Ostatnie pół roku było dla niej pasmem sukcesów. Przełomem okazało się jednak wydanie singla „Messy”, który stał się viralem na TikTok i trafił na listy przebojów na całym świecie. Numer ujrzał światło dzienne w maju i od razu zwrócił uwagę fanów stylistycznymi odniesieniami do Fleetwood Mac oraz tekstem opartym na zabawnych one-linerach. – To kamień milowy w mojej twórczości. Zdarzały mi się już viralowe momenty, ale to jest coś zgoła innego. To wspaniałe uczucie, gdy widzisz, że twoja praca przynosi takie owoce. Nigdy nie sądziłam, że ludzie słuchają mojej muzyki, ale to naprawdę się dzieje – mówi artystka.

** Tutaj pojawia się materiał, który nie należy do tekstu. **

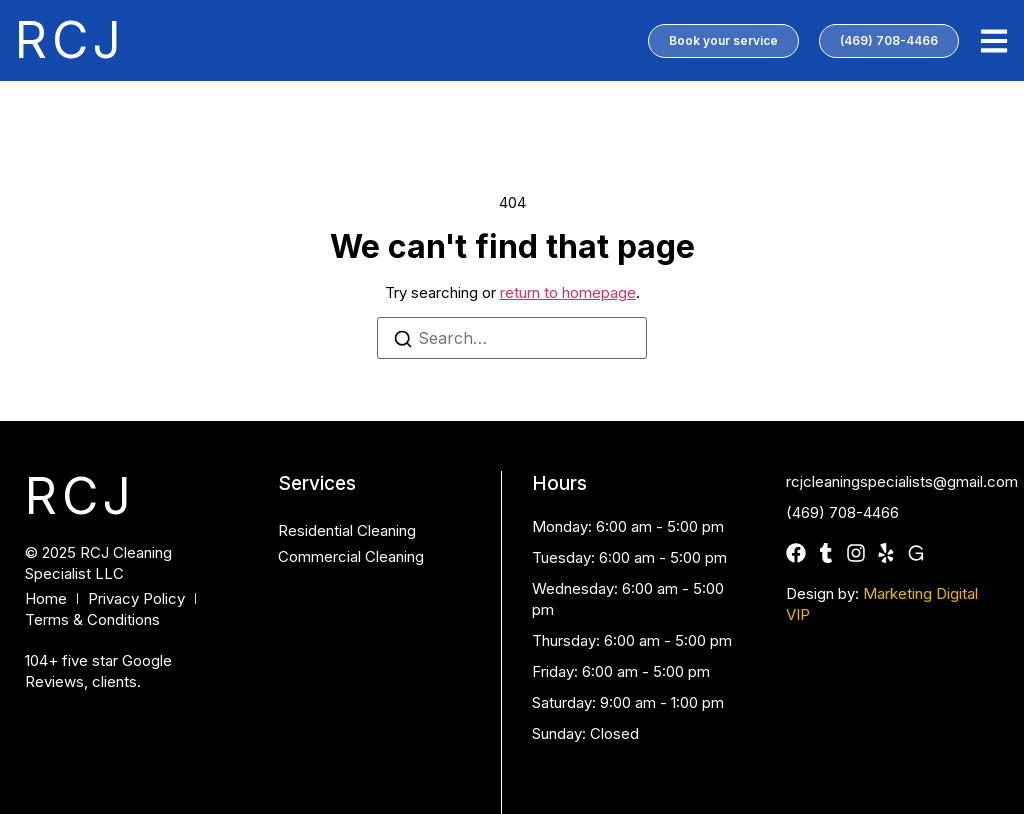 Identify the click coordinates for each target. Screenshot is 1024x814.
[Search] (403, 341)
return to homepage (568, 292)
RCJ (70, 40)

To tylko świadczy o tym jak słuchacze rezonują z jej nieprzepuszczoną przez filtry wrażliwością. Sama artystka opisuje natomiast „Messy” jako „hymn ADHD” – skierowany do partnera, którego nie da się zadowolić. – Nienawidzisz, kiedy płaczę, chyba że to „ten czas w miesiącu”. Jestem zbyt idealna, dopóki nie pokażę ci, że wcale nie jestem – śpiewa w refrenie. – To bardzo szczery numer. Chodzi o akceptację niedoskonałości i znalezienie siły w tym, kim jestem – powiedziała magazynowi „Attwood”. Wygląda na to, że wielu fanów również znajduje w tych niedoskonałościach siłę. I oby tak dalej, bo oficjalna podróż Loli po branży muzycznej dopiero się zaczyna.

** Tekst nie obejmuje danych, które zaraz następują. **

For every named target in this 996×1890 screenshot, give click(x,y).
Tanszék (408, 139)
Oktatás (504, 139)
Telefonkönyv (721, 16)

Wiosną ubiegłego roku jej pierwsza światowa trasa koncertowa wyprzedała się w kilka sekund – nic dziwnego, bo na żywo wypada naprawdę znakomicie. Pod koniec roku artystka w wielkim stylu zakończyła jej północnoamerykańską część, a następnie rozpoczęła serię koncertów krajowych (jeden z nich, ze względu na duże zainteresowanie, trzeba było przenieść do większego obiektu). W tym miesiącu natomiast rozpoczyna europejskie tournée, przygotowując się jednocześnie do sezonu festiwalowego, w ramach którego wystąpi na Open’er Festival 2025 (3 lipca oczekujcie jej na Orange Main Stage). Co więcej, utalentowana Brytyjka zapowiedziała również, że nie zamierza osiadać na laurach i już teraz przygotowuje materiał na trzeci album, na którym połączy klimat lat 90. z hip-hopem, popem i folkiem.